Please copy each line from the entries that contains the string "deciso".

▸ Page-level text extractions
+--

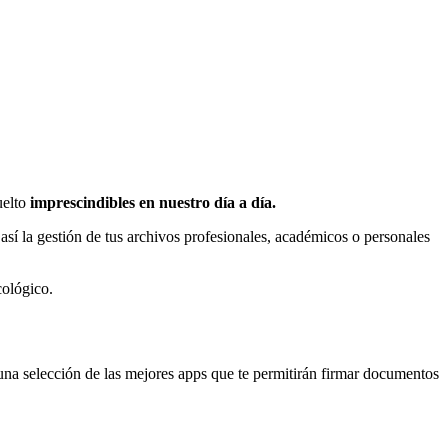
uelto
imprescindibles en nuestro día a día.
 así la gestión de tus archivos profesionales, académicos o personales
cológico.
una selección de las mejores apps que te permitirán firmar documentos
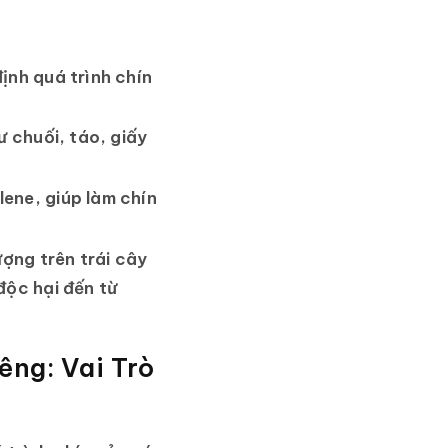
ịnh quá trình chín
ư chuối, táo, giấy
lene, giúp làm chín
ợng trên trái cây
độc hại đến từ
êng: Vai Trò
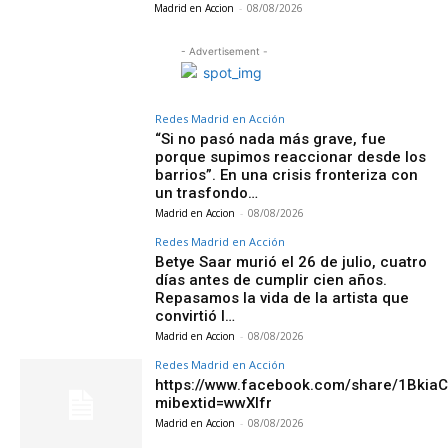
Madrid en Accion
-
08/08/2026
- Advertisement -
Redes Madrid en Acción
“Si no pasó nada más grave, fue
porque supimos reaccionar desde los
barrios”. En una crisis fronteriza con
un trasfondo…
Madrid en Accion
-
08/08/2026
Redes Madrid en Acción
Betye Saar murió el 26 de julio, cuatro
días antes de cumplir cien años.
Repasamos la vida de la artista que
convirtió l…
Madrid en Accion
-
08/08/2026
Redes Madrid en Acción
https://www.facebook.com/share/1Bkia
mibextid=wwXIfr
Madrid en Accion
-
08/08/2026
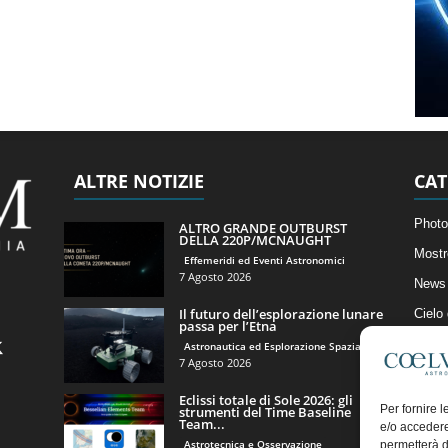
ALTRE NOTIZIE
CAT
Photo
ALTRO GRANDE OUTBURST
DELLA 220P/MCNAUGHT
Mostr
Effemeridi ed Eventi Astronomici
7 Agosto 2026
News 
Il futuro dell’esplorazione lunare
Cielo
passa per l’Etna
Astro
Astronautica ed Esplorazione Spaziale
7 Agosto 2026
Artico
Eclissi totale di Sole 2026: gli
Il Bl
Per fornire 
strumenti del Time Baseline
Team...
e/o accedere
Astrotecnica e Osservazione
permetterà d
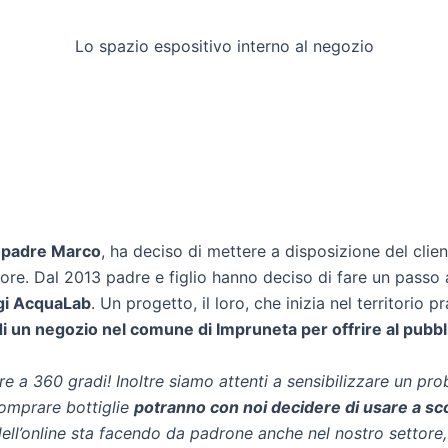
Lo spazio espositivo interno al negozio
o
padre Marco
, ha deciso di mettere a disposizione del clie
ore. Dal 2013 padre e figlio hanno deciso di fare un passo
gi AcquaLab
. Un progetto, il loro, che inizia nel territorio 
di un negozio nel comune di Impruneta per offrire al pubbli
re a 360 gradi! Inoltre siamo attenti a sensibilizzare un p
omprare bottiglie
potranno con noi decidere di usare a scop
dell’online sta facendo da padrone anche nel nostro settor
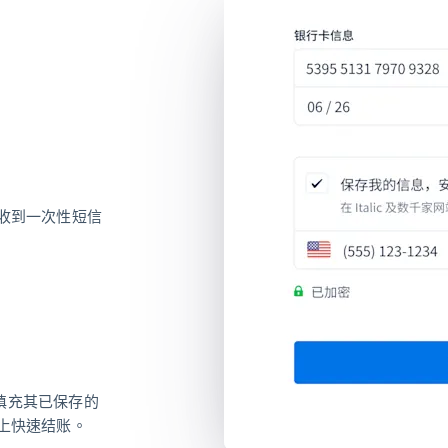
将收到一次性短信
即填充其已保存的
站上快速结账。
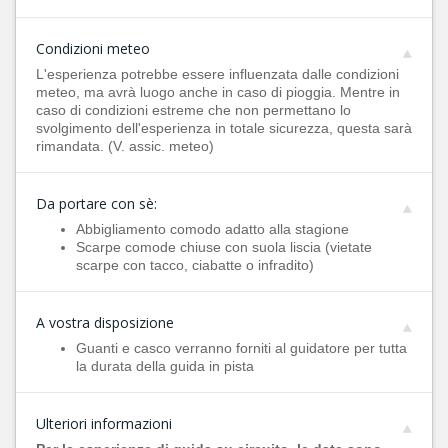
Condizioni meteo
L'esperienza potrebbe essere influenzata dalle condizioni
meteo, ma avrà luogo anche in caso di pioggia. Mentre in
caso di condizioni estreme che non permettano lo
svolgimento dell'esperienza in totale sicurezza, questa sarà
rimandata. (V. assic. meteo)
Da portare con sè:
Abbigliamento comodo adatto alla stagione
Scarpe comode chiuse con suola liscia (vietate
scarpe con tacco, ciabatte o infradito)
A vostra disposizione
Guanti e casco verranno forniti al guidatore per tutta
la durata della guida in pista
Ulteriori informazioni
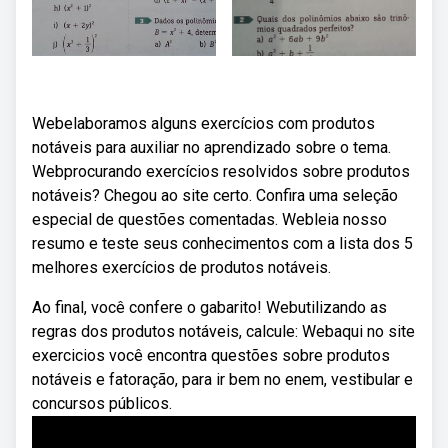
Webelaboramos alguns exercícios com produtos
notáveis para auxiliar no aprendizado sobre o tema.
Webprocurando exercícios resolvidos sobre produtos
notáveis? Chegou ao site certo. Confira uma seleção
especial de questões comentadas. Webleia nosso
resumo e teste seus conhecimentos com a lista dos 5
melhores exercícios de produtos notáveis.
Ao final, você confere o gabarito! Webutilizando as
regras dos produtos notáveis, calcule: Webaqui no site
exercicios você encontra questões sobre produtos
notáveis e fatoração, para ir bem no enem, vestibular e
concursos públicos.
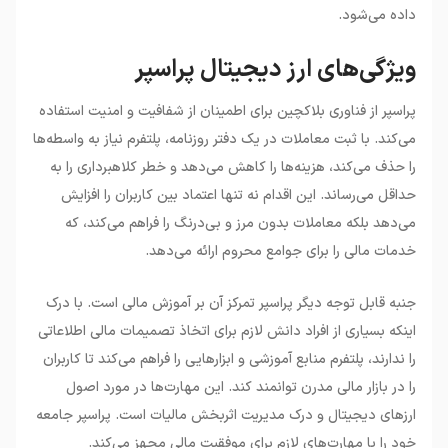
داده می‌شود.
ویژگی‌های ارز دیجیتال پراسپر
پراسپر از فناوری بلاکچین برای اطمینان از شفافیت و امنیت استفاده
می‌کند. با ثبت معاملات در یک دفتر روزنامه، پلتفرم نیاز به واسطه‌ها
را حذف می‌کند، هزینه‌ها را کاهش می‌دهد و خطر کلاهبرداری را به
حداقل می‌رساند. این اقدام نه تنها اعتماد بین کاربران را افزایش
می‌دهد بلکه معاملات بدون مرز و بی‌درنگ را فراهم می‌کند، که
خدمات مالی را برای جوامع محروم ارائه می‌دهد.
جنبه قابل توجه دیگر پراسپر تمرکز آن بر آموزش مالی است. با درک
اینکه بسیاری از افراد دانش لازم برای اتخاذ تصمیمات مالی اطلاعاتی
را ندارند، پلتفرم منابع آموزشی و ابزارهایی را فراهم می‌کند تا کاربران
را در بازار مالی مدرن توانمند کند. این مهارت‌ها در مورد اصول
ارزهای دیجیتال و درک مدیریت اثربخش مالیات است. پراسپر جامعه
خود را با مهارت‌های لازم برای موفقیت مالی مجهز می‌کند.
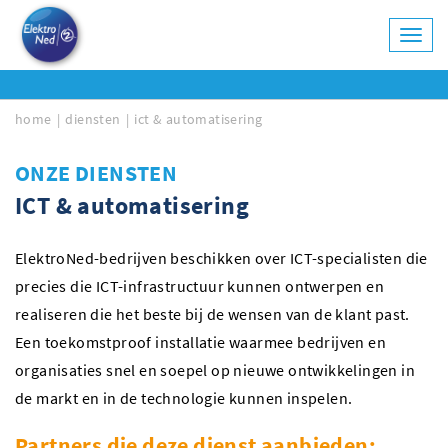
Toggl
navig
home
diensten
ict & automatisering
ONZE DIENSTEN
ICT & automatisering
ElektroNed-bedrijven beschikken over ICT-specialisten die
precies die ICT-infrastructuur kunnen ontwerpen en
realiseren die het beste bij de wensen van de klant past.
Een toekomstproof installatie waarmee bedrijven en
organisaties snel en soepel op nieuwe ontwikkelingen in
de markt en in de technologie kunnen inspelen.
Partners die deze dienst aanbieden:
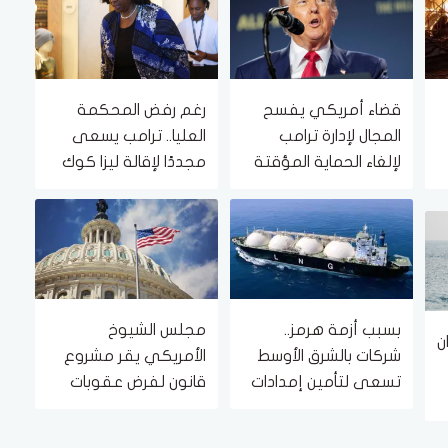
قضاء أمريكي يفسح
رغم رفض المحكمة
المجال لإدارة ترامب
العليا.. ترامب يسعى
لإلغاء الحماية المؤقتة
مجددًا لإقالة ليزا كوك
لمهاجري جنوب
من الاحتياطي الأمريكية
السودان وميانمار
بسبب أزمة هرمز..
مجلس الشيوخ
ن
شركات بالشرق الأوسط
الأمريكي يقر مشروع
تسعى لتأمين إمدادات
قانون لفرض عقوبات
الغاز من كندا
شاملة على روسيا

+--

▸ ANSWER BOX
, ha deciso di mettere a disposizione del clie
ore. Dal 2013 padre e figlio hanno deciso di fare un passo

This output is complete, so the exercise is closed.